DNSSEC Checker
Query a domain's DNSKEY record against multiple public DNS resolvers (Google, Cloudflare, and more) to check whether its DNSSEC signature chain validates correctly.
Tips
- The AD (Authenticated Data) flag is only set when the DNS resolver you queried performed DNSSEC validation itself. Resolvers that don't support DNSSEC can't give a meaningful result.
- "DNSSEC not enabled" is not an error — most domains still don't use DNSSEC, and it has no direct effect on search ranking or email deliverability.
- If validation fails, first check whether the key tag and digest in the DS record registered at your registrar match your current DNSKEY.
- DNSSEC signatures (RRSIG) have an expiration date. Confirm that your DNS software's automatic re-signing hasn't stopped.
- Right after enabling DNSSEC, validation may briefly show as "failed" until the DS record propagates to the parent zone.
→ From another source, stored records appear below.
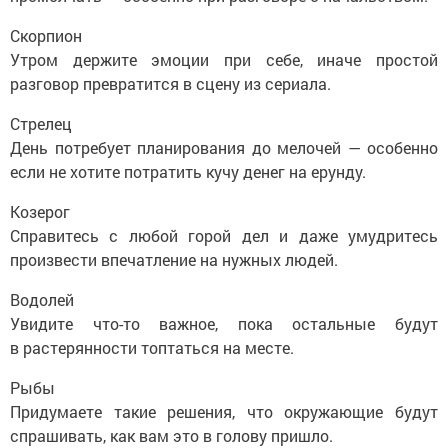
Скорпион
Утром держите эмоции при себе, иначе простой
разговор превратится в сцену из сериала.
Стрелец
День потребует планирования до мелочей — особенно
если не хотите потратить кучу денег на ерунду.
Козерог
Справитесь с любой горой дел и даже умудритесь
произвести впечатление на нужных людей.
Водолей
Увидите что-то важное, пока остальные будут
в растерянности топтаться на месте.
Рыбы
Придумаете такие решения, что окружающие будут
спрашивать, как вам это в голову пришло.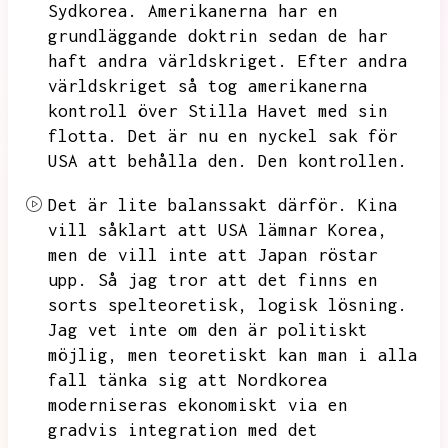
Sydkorea.
Amerikanerna har en
grundläggande doktrin sedan de har
haft andra världskriget.
Efter andra
världskriget så tog amerikanerna
kontroll över Stilla Havet med sin
flotta.
Det är nu en nyckel sak för
USA att behålla den.
Den kontrollen.
Det är lite balanssakt därför.
Kina
vill såklart att USA lämnar Korea,
men de vill inte att Japan röstar
upp.
Så jag tror att det finns en
sorts spelteoretisk,
logisk lösning.
Jag vet inte om den är politiskt
möjlig,
men teoretiskt kan man i alla
fall tänka sig att Nordkorea
moderniseras ekonomiskt via en
gradvis integration med det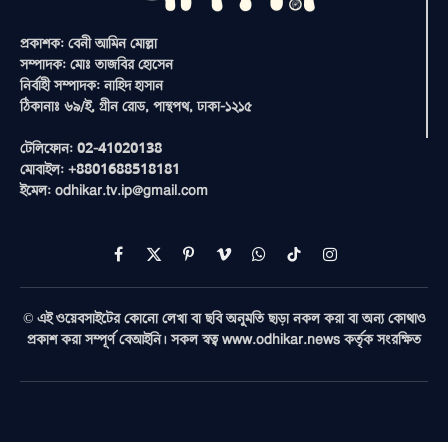
প্রকাশক: বেনী আমিন মোল্লা
সম্পাদক: মোঃ তাজবির হোসেন
নির্বাহী সম্পাদক: নাহিদ হাসান
ঠিকানাঃ ৬৯/ই, গ্রীন রোড, পান্থপথ, ঢাকা-১২১৫
টেলিফোন: 02-41020138
মোবাইল: +8801688518181
ইমেল: odhikar.tv.ip@gmail.com
Facebook
X
Pinterest
Vimeo
WhatsApp
TikTok
Instagram
(Twitter)
© এই ওয়েবসাইটের কোনো লেখা বা ছবি অনুমতি ছাড়া নকল করা বা অন্য কোথাও
প্রকাশ করা সম্পূর্ণ বেআইনি। সকল স্বত্ব www.odhikar.news কর্তৃক সংরক্ষিত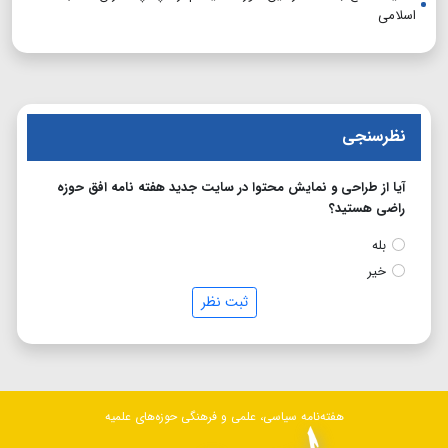
اسلامی
نظرسنجی
آیا از طراحی و نمایش محتوا در سایت جدید هفته نامه افق حوزه
راضی هستید؟
بله
خیر
ثبت نظر
هفته‌نامه سیاسی، علمی و فرهنگی حوزه‌های علمیه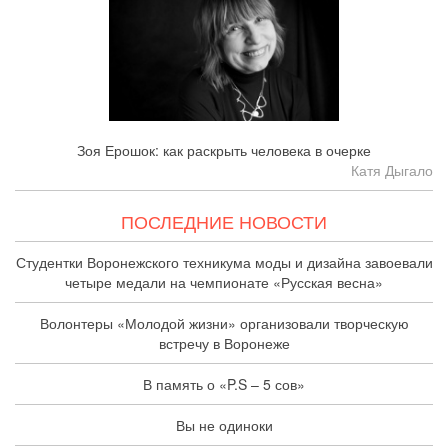
Зоя Ерошок: как раскрыть человека в очерке
Катя Дыгало
ПОСЛЕДНИЕ НОВОСТИ
Студентки Воронежского техникума моды и дизайна завоевали
четыре медали на чемпионате «Русская весна»
Волонтеры «Молодой жизни» организовали творческую
встречу в Воронеже
В память о «P.S – 5 сов»
Вы не одиноки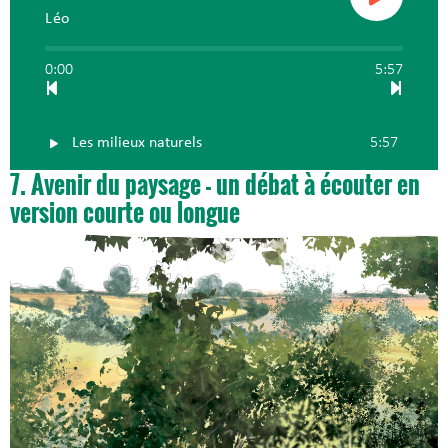
Léo
0:00
5:57
Les milieux naturels
5:57
7. Avenir du paysage - un débat à écouter en
version courte ou longue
Frequently Asked Questions
Side Note — Why DNS needed a way to stop spoofing
When DNS was designed in 1983, it had no cryptographic way to confirm who actually sent a response. A resolver trusted any UDP packet that arrived with a plausible-looking transaction ID — a protocol built on good faith, vulnerable to source-IP spoofing and ID guessing. In 2008, security researcher Dan Kaminsky showed the industry that this weakness could be exploited to perform practical, fast cache poisoning attacks (injecting forged records into a resolver's cache), a discovery that sent shockwaves through the DNS community.
DNSSEC (DNS Security Extensions) is the standardized answer to that problem. It uses public-key cryptography to prove that a response was signed by the zone's legitimate operator. A domain signs its records with its DNSKEY, and a DS record registered in the parent zone attests to that key's digest — building an unbroken chain of trust from the DNS root down to the individual domain.
The AD (Authenticated Data) flag in a DoH (DNS over HTTPS) response is the result of the resolver performing that DNSSEC validation on your behalf. Applications don't need to implement signature verification themselves — querying a trusted resolver and seeing AD=true is an indirect assurance that the response wasn't tampered with, provided the transport between the resolver and the app (HTTPS) is separately secured.